Dealing with Ambiguous or Vague Information
Question: Which type of AI System assigns values of 0 and 1 to vague or ambiguous information?
Artificial intelligence is capable of processing massive amounts of data. Some of the best models that we have seen have more parameters in them than we can even imagine. Take the new GPT-2 model from OpenAI for example, where there are over 1,500,000,000 parameters that the model has learned. With computing power that keeps growing, this can expand rapidly too. In every dataset, however, there are features that are deemed to be the most important. In other words, not all of the information that is fed into a model is useful. In some cases, it can even lead the model astray and affect model performance by allowing it to learn a dependency that is not there. In other cases, data may be missing due to the answer not being applicable to a candidate being asked a question by a researcher, for example.
How can we deal with information that is vague or ambiguous? Is it worth even including this information in the model? In this post, I will walk through these scenarios and explain the answers.
Dealing with information that is ambiguous or vague
Buckets of information can be thought of as feature engineering. The feature is being altered from what it originally was into something new. As one of these buckets, the person in example #1 could be uncertain of their answer. Not being sure is a perfectly fine answer. This can be recorded as such.
In practice, few things in machine learning are black and white. As data scientists work to unravel the meaning in data, they must understand to some extent what it means and the range of possibilities that one of their features includes. They must determine under what circumstances the data was collected, too.
Technically, fuzzy logic is a type of logic that is not binary logic meaning things can be just 0’s or 1’s. Rather it allows values to be any value between 0 and 1 (inclusive).
An example that we can consider when talking about fuzzy logic is the temperature that we like our homes to be at. We don’t think in black and white in this regard either. We don’t feel only hot or cold, there is a range of temperatures that make us feel comfortable or not comfortable. In this case, fuzzy logic can be used to deal with this range of outcomes. In the graph below, fuzzy logic is used to create buckets for each of these conditions:
Creating buckets is a useful way to add human insight to a feature in your dataset, too. Instead of allowing the model to find relationships for each discrete value of temperature and how it relates to an output parameter, you are bucketing it into just 3 values (cold, warm, hot) so that it doesn’t need to figure out the relationship itself. Any bit of human intuition that we can provide a model will help it learn.

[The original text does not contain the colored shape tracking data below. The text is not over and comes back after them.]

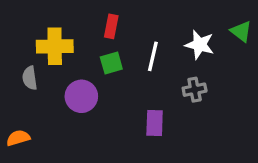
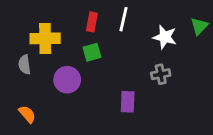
green triangle: (241, 31) -> (199, 26), turned 36
white line: (153, 56) -> (124, 19), moved
orange semicircle: (18, 138) -> (27, 114), moved, turned 66

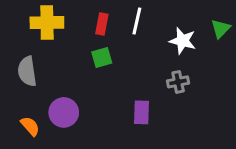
yellow cross: (45, 38) -> (47, 23), moved
gray semicircle: (24, 65) -> (27, 71), size x1.4
purple circle: (67, 80) -> (64, 112), moved

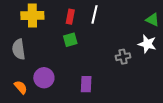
green triangle: (221, 29) -> (153, 20), turned -48
white star: (183, 41) -> (147, 44), moved
purple rectangle: (141, 112) -> (86, 84), moved

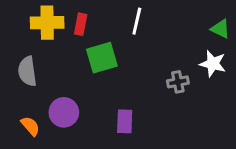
red rectangle: (70, 17) -> (81, 24), moved
green square: (70, 40) -> (102, 58), size x1.5

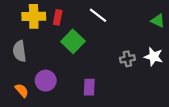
white line: (137, 21) -> (98, 15), turned -66
green square: (102, 58) -> (73, 41), turned -30
white star: (213, 64) -> (154, 57), moved

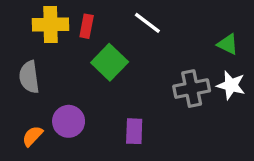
green triangle: (158, 21) -> (228, 44), moved
gray cross: (127, 59) -> (192, 89), size x1.5
orange semicircle: (22, 90) -> (32, 136), turned -96

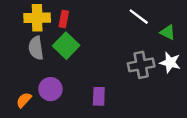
white line: (147, 23) -> (139, 17), moved
green square: (110, 62) -> (66, 46), moved
gray semicircle: (29, 77) -> (36, 48), moved

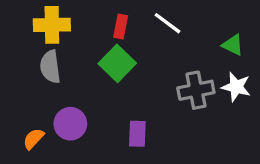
white line: (139, 17) -> (167, 23), moved
red rectangle: (64, 19) -> (121, 27), moved
green square: (66, 46) -> (117, 63), moved

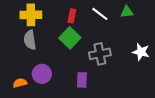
green triangle: (233, 45) -> (127, 12), moved, turned -32
gray cross: (196, 90) -> (100, 54), moved
orange semicircle: (33, 139) -> (20, 83), turned 32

Dealing with missing values in machine learning
Example 1. For this article, I would like to propose that we think about several examples. Typically, we look at data day in and day out whether at work or school since you love data (likely why you’re reading this article). It is easy to forget occasionally that the data that you see in spreadsheets or in your python plot was collected by someone or something.

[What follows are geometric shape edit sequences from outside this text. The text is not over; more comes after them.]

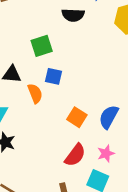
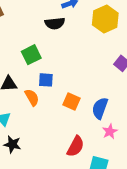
orange square: (77, 117) -> (71, 101), moved
pink star: (106, 153) -> (110, 131), moved

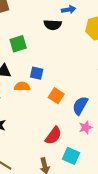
green square: (31, 55) -> (18, 44), moved
orange semicircle: (32, 97) -> (22, 86), turned -70

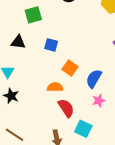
orange semicircle: (22, 86) -> (55, 87), moved
red semicircle: (53, 136) -> (66, 108), turned -72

Imagine you are a researcher who is asking people who signed up to take part in a scientific study a series of questions. Think about the types of answers that people really give when asked questions. For example, the interviewer could ask what is the quality of your sleep? To that, they would receive a mixed bag of results such as Excellent, terrible, alright, OK. Bucketing these responses into something more useful is needed. Another response that would be received would be not sure indicating the person has uncertainty about how well they really sleep. It’s not a missing value, but it’s not a firm answer either.
In example 1 above, scenarios where a question didn’t apply to a patient, received a score of N/A. Just because some of the patients receive a N/A for that question, does that mean we should completely remove that record from our model? The answer is tricky, but typically we want to find ways to include that record since we want as much data as possible.

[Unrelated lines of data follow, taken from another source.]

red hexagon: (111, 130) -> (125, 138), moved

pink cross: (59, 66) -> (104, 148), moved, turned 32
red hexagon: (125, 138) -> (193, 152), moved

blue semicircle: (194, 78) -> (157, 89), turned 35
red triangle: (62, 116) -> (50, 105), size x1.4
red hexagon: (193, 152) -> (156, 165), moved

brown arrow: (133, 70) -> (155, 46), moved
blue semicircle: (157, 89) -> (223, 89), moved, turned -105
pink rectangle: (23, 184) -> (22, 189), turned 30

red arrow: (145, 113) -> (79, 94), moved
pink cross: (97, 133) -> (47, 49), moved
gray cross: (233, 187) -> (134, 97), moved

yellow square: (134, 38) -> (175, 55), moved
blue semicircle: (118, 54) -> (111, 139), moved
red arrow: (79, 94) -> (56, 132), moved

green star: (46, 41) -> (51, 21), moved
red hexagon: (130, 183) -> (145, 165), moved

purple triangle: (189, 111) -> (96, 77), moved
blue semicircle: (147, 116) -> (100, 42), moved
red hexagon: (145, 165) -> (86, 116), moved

There are several great ways to deal with missing values besides removing the record. They typically involve filling the missing data with a value that won’t disrupt the prediction. Some of the common approaches to filling in missing data points are:
- Use the Median of the column
- Most common value
- Impute with a machine learning technique such as K-Nearest Neighbors
For more details on how you can fill in missing values, please visit this blog article.
Data in machine learning is rarely cut and dry. At least for now, the human element of machine learning is very important. We need to help out the model as much as possible. As such, digging a little deeper into ways this can be done such as finding ways to handle missing values helps.
Artificial intelligence is capable of incorporating soft data into models, but we need to help it along.